Once the pictures are set aside, repeat all of the data below exactly.

==== THE DATA

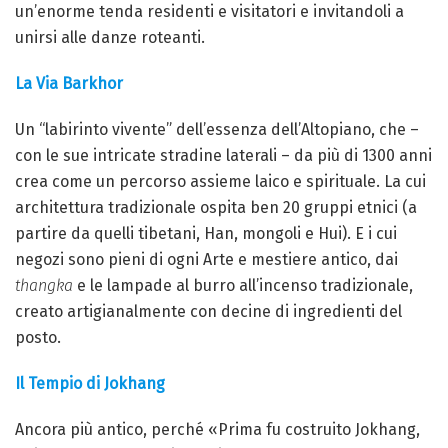
un’enorme tenda residenti e visitatori e invitandoli a
unirsi alle danze roteanti.
La Via Barkhor
Un “labirinto vivente” dell’essenza dell’Altopiano, che –
con le sue intricate stradine laterali – da più di 1300 anni
crea come un percorso assieme laico e spirituale. La cui
architettura tradizionale ospita ben 20 gruppi etnici (a
partire da quelli tibetani, Han, mongoli e Hui). E i cui
negozi sono pieni di ogni Arte e mestiere antico, dai
thangka
e le lampade al burro all’incenso tradizionale,
creato artigianalmente con decine di ingredienti del
posto.
Il Tempio di Jokhang
Ancora più antico, perché «Prima fu costruito Jokhang,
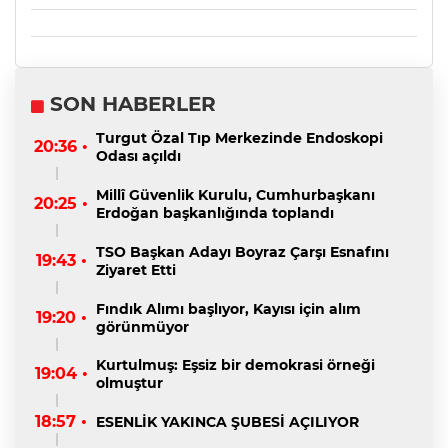
SON HABERLER
Turgut Özal Tıp Merkezinde Endoskopi
20:36 •
Odası açıldı
Millî Güvenlik Kurulu, Cumhurbaşkanı
20:25 •
Erdoğan başkanlığında toplandı
TSO Başkan Adayı Boyraz Çarşı Esnafını
19:43 •
Ziyaret Etti
Fındık Alımı başlıyor, Kayısı için alım
19:20 •
görünmüyor
Kurtulmuş: Eşsiz bir demokrasi örneği
19:04 •
olmuştur
18:57 •
ESENLİK YAKINCA ŞUBESİ AÇILIYOR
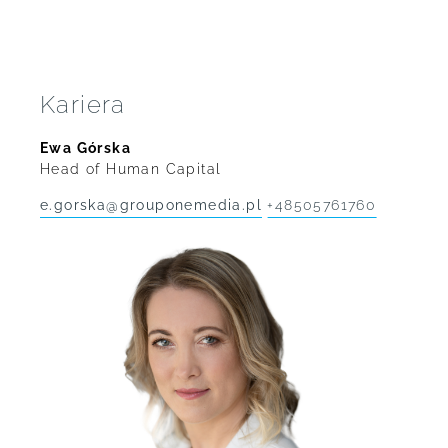
Public Relations
Ewa Górska
Emilia Klepacka
Head of Human Capital
Brand Reputation Director
e.gorska@grouponemedia.pl
+48505761760
Kariera
e.klepacka@labcon.pl
+48504830519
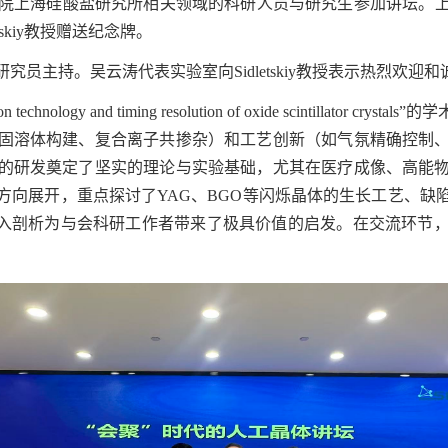
院上海硅酸盐研究所相关领域的科研人员与研究生参加讲坛。
skiy
教授
赠送纪念牌。
研究员主持。吴云涛代表实验室向
Sidletskiy
教授
表示热烈欢迎和
on technology and timing resolution of oxide scintillator crystals”
的学
固溶体构建、复合离子共掺杂
）和工艺创新（
如气氛精确控制
的研发奠定了坚实的理论与实验基础，尤其在医疗成像、高能
方向展开，重点探讨了
YAG
、
BGO
等闪烁晶体的生长工艺、缺
入剖析为与会科研工作者带来了极具价值的启发
。在交流环节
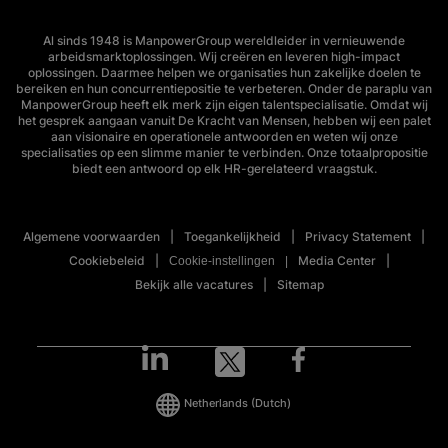
Al sinds 1948 is ManpowerGroup wereldleider in vernieuwende
arbeidsmarktoplossingen. Wij creëren en leveren high-impact
oplossingen. Daarmee helpen we organisaties hun zakelijke doelen te
bereiken en hun concurrentiepositie te verbeteren. Onder de paraplu van
ManpowerGroup heeft elk merk zijn eigen talentspecialisatie. Omdat wij
het gesprek aangaan vanuit De Kracht van Mensen, hebben wij een palet
aan visionaire en operationele antwoorden en weten wij onze
specialisaties op een slimme manier te verbinden. Onze totaalpropositie
biedt een antwoord op elk HR-gerelateerd vraagstuk.
Algemene voorwaarden
Toegankelijkheid
Privacy Statement
Cookiebeleid
Media Center
Cookie-instellingen
Bekijk alle vacatures
Sitemap
Netherlands
(Dutch)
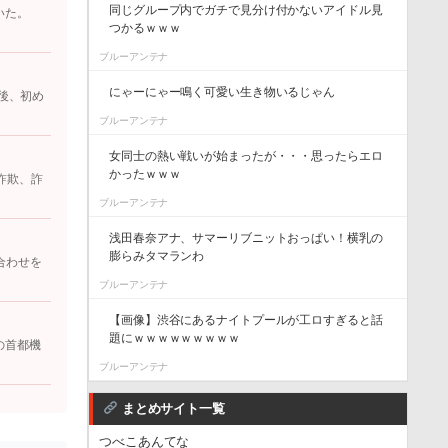
同じグループ内でガチで見分け付かないアイドル見
いた。
つかるｗｗｗ
ブルーアンテナ
にゃーにゃー鳴く可愛い生き物いるじゃん
後、初め
ブルーアンテナ
女同士の熱い戦いが始まったが・・・思ったらエロ
かったｗｗｗ
詐欺、詐
ブルーアンテナ
浅田春奈アナ、サマーリブニットおっぱい！横乳の
膨らみタマランわ
合わせを
ブルーアンテナ
【画像】渋谷にあるナイトプールが工ロすぎると話
題にｗｗｗｗｗｗｗｗｗ
の首都機
ブルーアンテナ
まとめサイト一覧
つべこあんてな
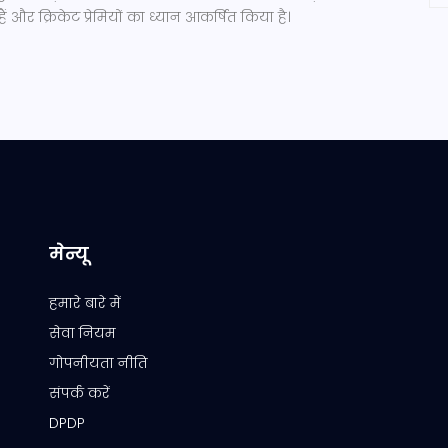
 हैं और क्रिकेट प्रेमियों का ध्यान आकर्षित किया है।
मेन्यू
हमारे बारे में
सेवा नियम
गोपनीयता नीति
संपर्क करें
DPDP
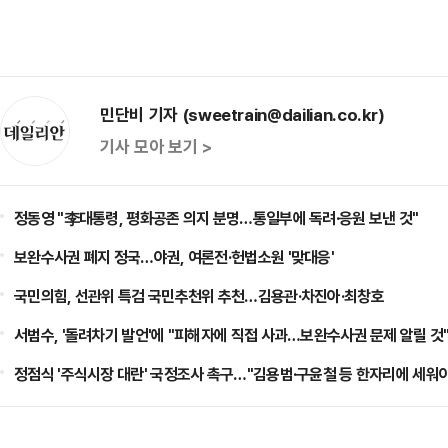
민단비 기자 (sweetrain@dailian.co.kr)
기사 모아 보기 >
정동영 "李대통령, 평화공존 의지 분명…통일부에 독려·응원 보낸 것"
보완수사권 폐지 정국…야권, 여론전·헌법소원 '맞대응'
국민의힘, 선관위 특검 국민추천위 추천…김용관·차진아·최창호
서범수, '돌려차기 발언'에 "피해자에 직접 사과…보완수사권 문제 알릴 것
정점식 '주식시장 대란' 국정조사 촉구…"김용범·구윤철 등 한자리에 세워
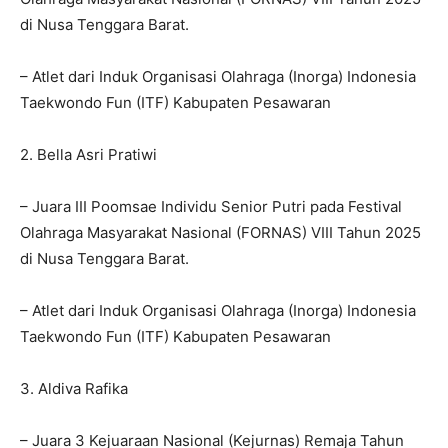
di Nusa Tenggara Barat.
– Atlet dari Induk Organisasi Olahraga (Inorga) Indonesia
Taekwondo Fun (ITF) Kabupaten Pesawaran
2. Bella Asri Pratiwi
– Juara III Poomsae Individu Senior Putri pada Festival
Olahraga Masyarakat Nasional (FORNAS) VIII Tahun 2025
di Nusa Tenggara Barat.
– Atlet dari Induk Organisasi Olahraga (Inorga) Indonesia
Taekwondo Fun (ITF) Kabupaten Pesawaran
3. Aldiva Rafika
– Juara 3 Kejuaraan Nasional (Kejurnas) Remaja Tahun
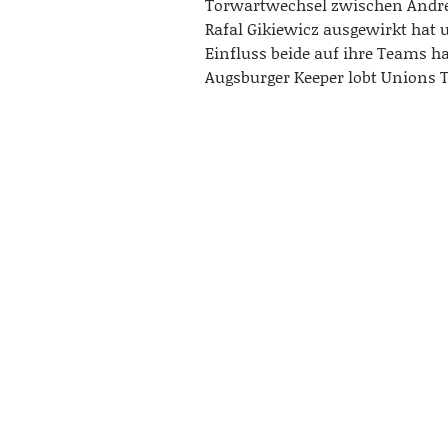
Torwartwechsel zwischen Andr
Rafal Gikiewicz ausgewirkt hat
Einfluss beide auf ihre Teams h
Augsburger Keeper lobt Unions T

========

--- WORKED SOLUTION ---
un’enorme tenda residenti e visitatori e invitandoli a
unirsi alle danze roteanti.
La Via Barkhor
Un “labirinto vivente” dell’essenza dell’Altopiano, che –
con le sue intricate stradine laterali – da più di 1300 anni
crea come un percorso assieme laico e spirituale. La cui
architettura tradizionale ospita ben 20 gruppi etnici (a
partire da quelli tibetani, Han, mongoli e Hui). E i cui
negozi sono pieni di ogni Arte e mestiere antico, dai
thangka
e le lampade al burro all’incenso tradizionale,
creato artigianalmente con decine di ingredienti del
posto.
Il Tempio di Jokhang
Ancora più antico, perché «Prima fu costruito Jokhang,
SON HABERLER
Turgut Özal Tıp Merkezinde Endoskopi
20:36 •
Odası açıldı
Millî Güvenlik Kurulu, Cumhurbaşkanı
20:25 •
Erdoğan başkanlığında toplandı
TSO Başkan Adayı Boyraz Çarşı Esnafını
19:43 •
Ziyaret Etti
Fındık Alımı başlıyor, Kayısı için alım
19:20 •
görünmüyor
Kurtulmuş: Eşsiz bir demokrasi örneği
19:04 •
olmuştur
18:57 •
ESENLİK YAKINCA ŞUBESİ AÇILIYOR
Public Relations
Ewa Górska
Emilia Klepacka
Head of Human Capital
Brand Reputation Director
e.gorska@grouponemedia.pl
+48505761760
Kariera
e.klepacka@labcon.pl
+48504830519
院上海硅酸盐研究所相关领域的科研人员与研究生参加讲坛。
skiy
教授
赠送纪念牌。
研究员主持。吴云涛代表实验室向
Sidletskiy
教授
表示热烈欢迎和
on technology and timing resolution of oxide scintillator crystals”
的学
固溶体构建、复合离子共掺杂
）和工艺创新（
如气氛精确控制
的研发奠定了坚实的理论与实验基础，尤其在医疗成像、高能
方向展开，重点探讨了
YAG
、
BGO
等闪烁晶体的生长工艺、缺
入剖析为与会科研工作者带来了极具价值的启发
。在交流环节
Al sinds 1948 is ManpowerGroup wereldleider in vernieuwende
arbeidsmarktoplossingen. Wij creëren en leveren high-impact
oplossingen. Daarmee helpen we organisaties hun zakelijke doelen te
bereiken en hun concurrentiepositie te verbeteren. Onder de paraplu van
ManpowerGroup heeft elk merk zijn eigen talentspecialisatie. Omdat wij
het gesprek aangaan vanuit De Kracht van Mensen, hebben wij een palet
aan visionaire en operationele antwoorden en weten wij onze
specialisaties op een slimme manier te verbinden. Onze totaalpropositie
biedt een antwoord op elk HR-gerelateerd vraagstuk.
Algemene voorwaarden
Toegankelijkheid
Privacy Statement
Cookiebeleid
Media Center
Cookie-instellingen
Bekijk alle vacatures
Sitemap
Netherlands
(Dutch)
同じグループ内でガチで見分け付かないアイドル見
いた。
つかるｗｗｗ
ブルーアンテナ
にゃーにゃー鳴く可愛い生き物いるじゃん
後、初め
ブルーアンテナ
女同士の熱い戦いが始まったが・・・思ったらエロ
かったｗｗｗ
詐欺、詐
ブルーアンテナ
浅田春奈アナ、サマーリブニットおっぱい！横乳の
膨らみタマランわ
合わせを
ブルーアンテナ
【画像】渋谷にあるナイトプールが工ロすぎると話
題にｗｗｗｗｗｗｗｗｗ
の首都機
ブルーアンテナ
まとめサイト一覧
つべこあんてな
 हैं और क्रिकेट प्रेमियों का ध्यान आकर्षित किया है।
मेन्यू
हमारे बारे में
सेवा नियम
गोपनीयता नीति
संपर्क करें
DPDP
민단비 기자 (sweetrain@dailian.co.kr)
기사 모아 보기 >
정동영 "李대통령, 평화공존 의지 분명…통일부에 독려·응원 보낸 것"
보완수사권 폐지 정국…야권, 여론전·헌법소원 '맞대응'
국민의힘, 선관위 특검 국민추천위 추천…김용관·차진아·최창호
서범수, '돌려차기 발언'에 "피해자에 직접 사과…보완수사권 문제 알릴 것
정점식 '주식시장 대란' 국정조사 촉구…"김용범·구윤철 등 한자리에 세워
di Nusa Tenggara Barat.
– Atlet dari Induk Organisasi Olahraga (Inorga) Indonesia
Taekwondo Fun (ITF) Kabupaten Pesawaran
2. Bella Asri Pratiwi
– Juara III Poomsae Individu Senior Putri pada Festival
Olahraga Masyarakat Nasional (FORNAS) VIII Tahun 2025
di Nusa Tenggara Barat.
– Atlet dari Induk Organisasi Olahraga (Inorga) Indonesia
Taekwondo Fun (ITF) Kabupaten Pesawaran
3. Aldiva Rafika
– Juara 3 Kejuaraan Nasional (Kejurnas) Remaja Tahun
Torwartwechsel zwischen Andr
Rafal Gikiewicz ausgewirkt hat
Einfluss beide auf ihre Teams h
Augsburger Keeper lobt Unions T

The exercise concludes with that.